Cuong also confirmed that many local steel makers were using high technology to follow the industry’s plan toward 2020 with vision to 2030 approved by Deputy Prime Minister Hoang Trung Hai.
Meanwhile, Nguyen Van Thien, chairman of the Vietnam Cement Association, noted that the total capacity of Vietnam’s cement sector reached 68 million tonnes, mostly using ASEAN comparable high technologies. “Only 2.35 per cent of cement firms run blast furnaces,” he said.
Under the third retail pricing draft compiled by the Ministry of Industry and Trade (MoIT), steel and cement producers using power voltages of 110kV or higher during peak hours would pay 10 per cent more for power compared to the average retail price. The highest price hike for voltages of less than 6kV during peak hours would be 20 per cent as per the draft.
This means power prices for the steel and cement producers would increase 2-16 per cent in comparison with other sectors at all voltage levels.
“It is not fair to apply separate higher electricity prices for the cement and steel sectors. Most of cement firms are facing hard times due to large inventories and a woeful real estate market. If the power prices rise, it could push them to the wall,” said Thien.
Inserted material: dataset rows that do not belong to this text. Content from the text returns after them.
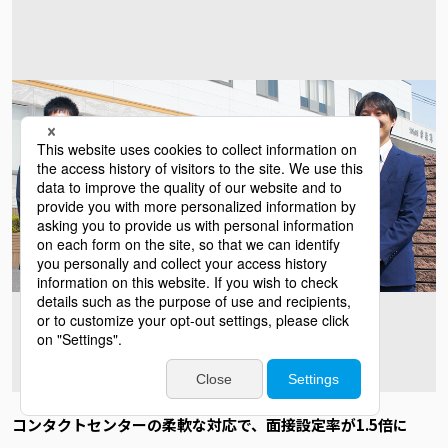
コンタクトセンターの柔軟な対応で、面接設定率が1.5倍に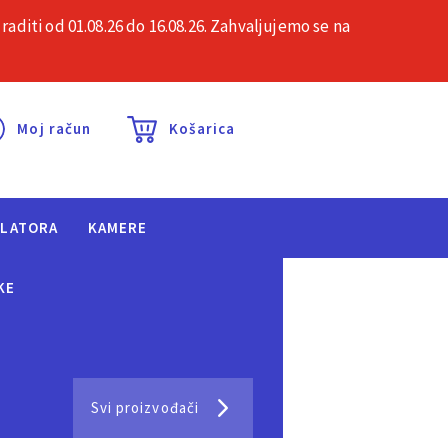
iti od 01.08.26 do 16.08.26. Zahvaljujemo se na
esta pitanja
Kontakt
Moj račun
Košarica
ULATORA
KAMERE
KE
Svi proizvođači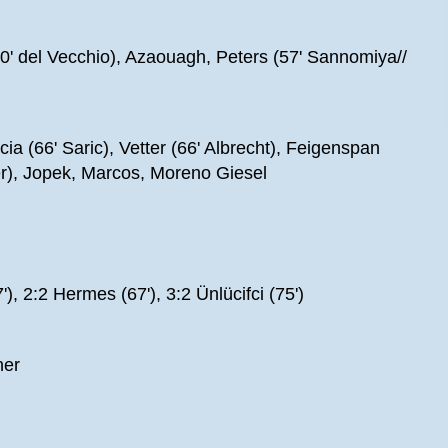
' del Vecchio), Azaouagh, Peters (57' Sannomiya//
a (66' Saric), Vetter (66' Albrecht), Feigenspan
ger), Jopek, Marcos, Moreno Giesel
'), 2:2 Hermes (67'), 3:2 Ünlücifci (75')
ner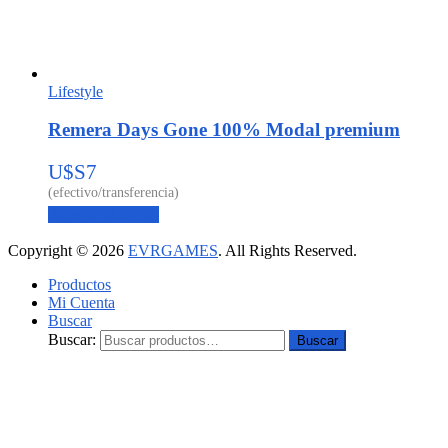
Lifestyle
Remera Days Gone 100% Modal premium
U$S
7
Agregar al carrito
Copyright © 2026
EVRGAMES
. All Rights Reserved.
Productos
Mi Cuenta
Buscar
Buscar:
Buscar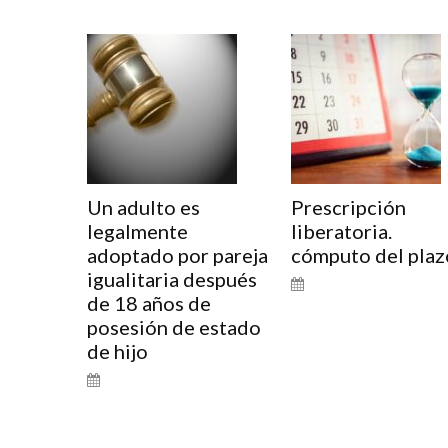
Un adulto es
Prescripción
legalmente
liberatoria.
adoptado por pareja
cómputo del plaz
igualitaria después
de 18 años de
posesión de estado
de hijo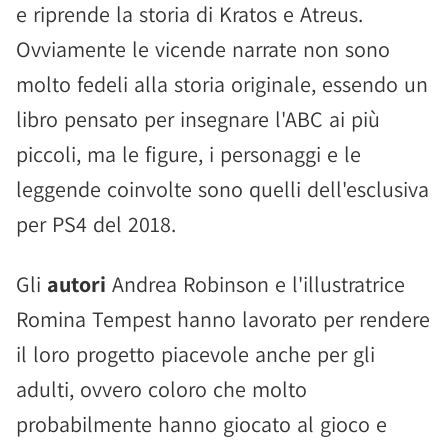
e riprende la storia di Kratos e Atreus.
Ovviamente le vicende narrate non sono
molto fedeli alla storia originale, essendo un
libro pensato per insegnare l'ABC ai più
piccoli, ma le figure, i personaggi e le
leggende coinvolte sono quelli dell'esclusiva
per PS4 del 2018.
Gli
autori
Andrea Robinson e l'illustratrice
Romina Tempest hanno lavorato per rendere
il loro progetto piacevole anche per gli
adulti, ovvero coloro che molto
probabilmente hanno giocato al gioco e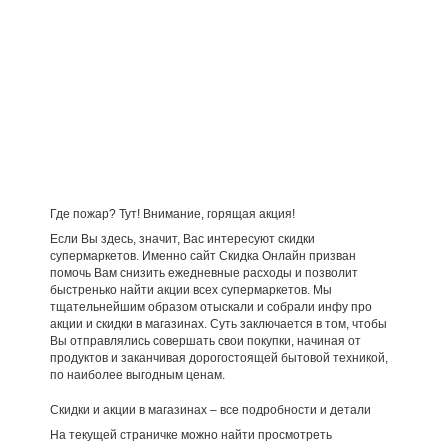
Где пожар? Тут! Внимание, горящая акция!
Если Вы здесь, значит, Вас интересуют скидки
супермаркетов. Именно сайт Скидка Онлайн призван
помочь Вам снизить ежедневные расходы и позволит
быстренько найти акции всех супермаркетов. Мы
тщательнейшим образом отыскали и собрали инфу про
акции и скидки в магазинах. Суть заключается в том, чтобы
Вы отправлялись совершать свои покупки, начиная от
продуктов и заканчивая дорогостоящей бытовой техникой,
по наиболее выгодным ценам.
Скидки и акции в магазинах – все подробности и детали
На текущей страничке можно найти просмотреть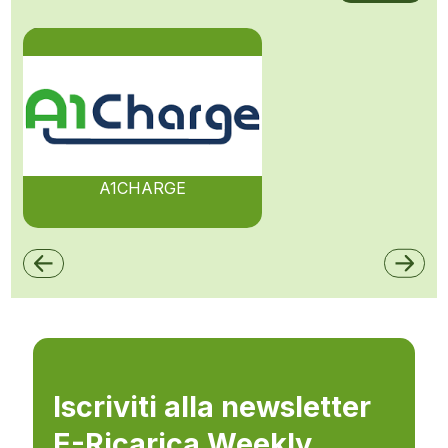
A1CHARGE
Iscriviti alla newsletter
E-Ricarica Weekly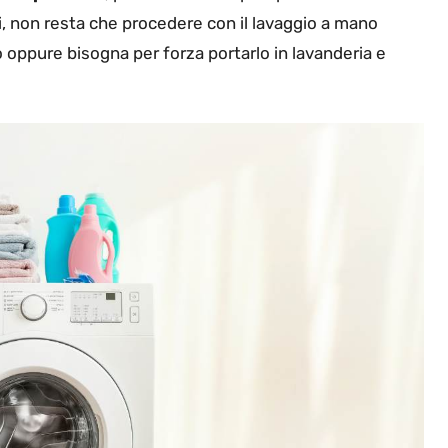
atti, non resta che procedere con il lavaggio a mano
oppure bisogna per forza portarlo in lavanderia e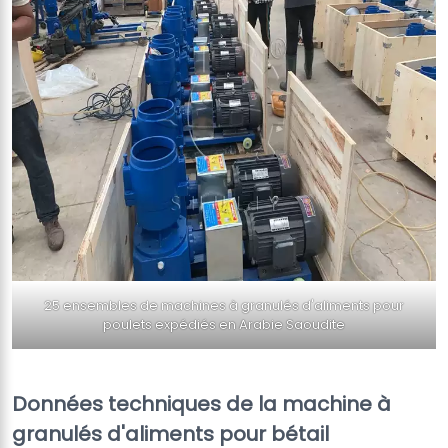
25 ensembles de machines à granulés d'aliments pour
poulets expédiés en Arabie Saoudite
Données techniques de la machine à
granulés d'aliments pour bétail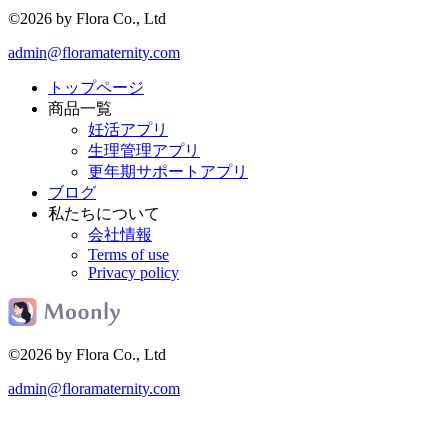
©2026 by Flora Co., Ltd
admin@floramaternity.com
トップページ
商品一覧
妊活アプリ
生理管理アプリ
更年期サポートアプリ
ブログ
私たちについて
会社情報
Terms of use
Privacy policy
©2026 by Flora Co., Ltd
admin@floramaternity.com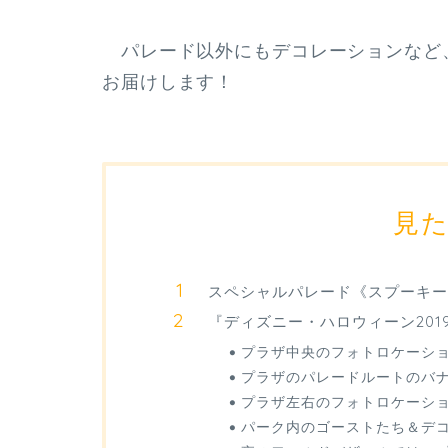
パレード以外にもデコレーションなど
お届けします！
見
スペシャルパレード《スプーキー“
『ディズニー・ハロウィーン20
プラザ中央のフォトロケーシ
プラザのパレードルートのバ
プラザ左右のフォトロケーシ
パーク内のゴーストたち＆デ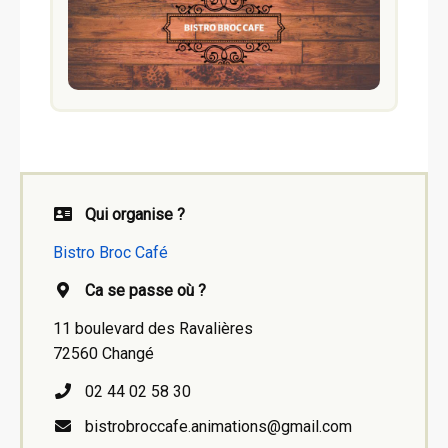
Qui organise ?
Bistro Broc Café
Ca se passe où ?
11 boulevard des Ravalières
72560 Changé
02 44 02 58 30
bistrobroccafe.animations@gmail.com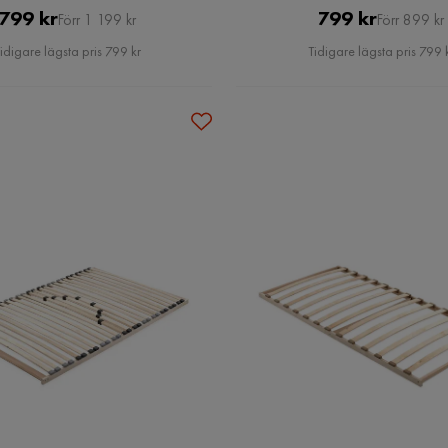
Pris
Original
Pris
Original
799 kr
799 kr
Förr 1 199 kr
Förr 899 kr
Pris
Pris
idigare lägsta pris 799 kr
Tidigare lägsta pris 799 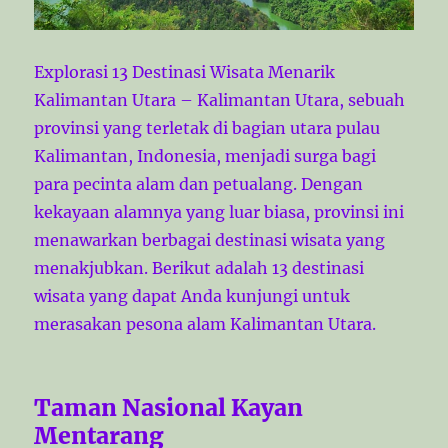
Explorasi 13 Destinasi Wisata Menarik
Kalimantan Utara – Kalimantan Utara, sebuah
provinsi yang terletak di bagian utara pulau
Kalimantan, Indonesia, menjadi surga bagi
para pecinta alam dan petualang. Dengan
kekayaan alamnya yang luar biasa, provinsi ini
menawarkan berbagai destinasi wisata yang
menakjubkan. Berikut adalah 13 destinasi
wisata yang dapat Anda kunjungi untuk
merasakan pesona alam Kalimantan Utara.
Taman Nasional Kayan
Mentarang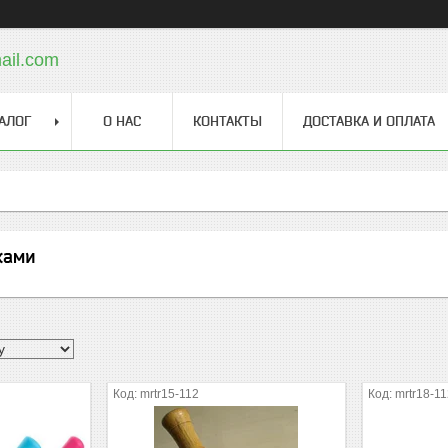
ail.com
АЛОГ
О НАС
КОНТАКТЫ
ДОСТАВКА И ОПЛАТА
ками
mrtr15-112
mrtr18-1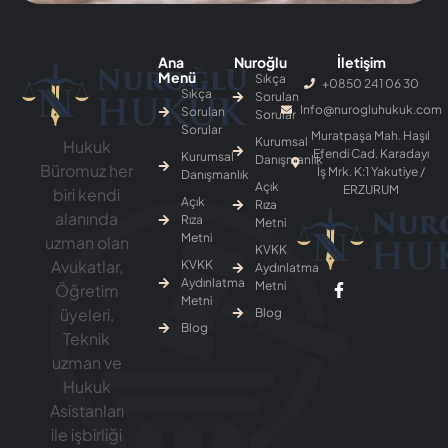
biri kendi
Açık
Rıza
alanında
Rıza
Metni
Metni
uzman olan
KVKK
Avukatlar,
KVKK
Aydınlatma
Aydınlatma
Metni
Öğretim
Metni
üyeleri,
Blog
Blog
Teknik
uzman ve
Hukuk
Asistanları
ile işbirliği
içerisinde
çoklu sayı
ihtiva eden
seri İcra
Takip Dosya
hukuki
konularda
danışmanlık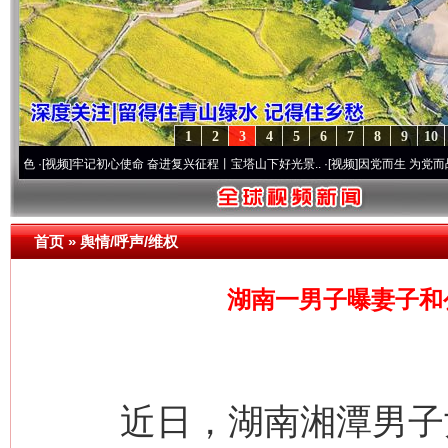
1
2
3
4
5
6
7
8
9
10
频]
牢记初心使命 奋进复兴征程丨宝塔山下好光景..
·[视频]
因党而生 为党而战——百年“
首页
»
舆情/呼声/维权
湖南一男子曝妻子和
近日，湖南湘潭男子尹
Deputy general director of Vinausteel Joint-Venture Company, Lai Quang Trung said that increasing power prices were aimed to encourage savings and new investment, however the electricity industry should ask them-selves how much the people and other industries would suffer as a result of the price increases. “It seems clear that the decline of the cement and steel industries would have a wider negative impact,” he said.
“Power prices are going to rise in this context where the government has given solutions to help domestic firms deal with high inventories and interest rates,” said Trung, adding that many more companies were in trouble and might soon face bankruptcy if the power price hikes went through.
According to Trung, seven steel making factories in Haphong, one of the country’s steel making hubs, have shut down.
Bui Quang Chuyen deputy head of the MoIT’s Heavy Industry Department said that the steel and cement sectors in total consumed 12 per cent of commercial electricity in 2010, 11.6 per cent in 2011 and 11.4 per cent in 2012.
Pham Chi Lan, economist and former deputy chairwoman of the Vietnam Chamber of Commerce and Industry (VCCI), said it was not necessary to apply a separate price framework for the two sectors.
“Instead, state-run Electricity of Vietnam (EVN) can propose to the government a specific amount of power that should be provided to the sectors and regulate which factories qualify for the power,” she suggested.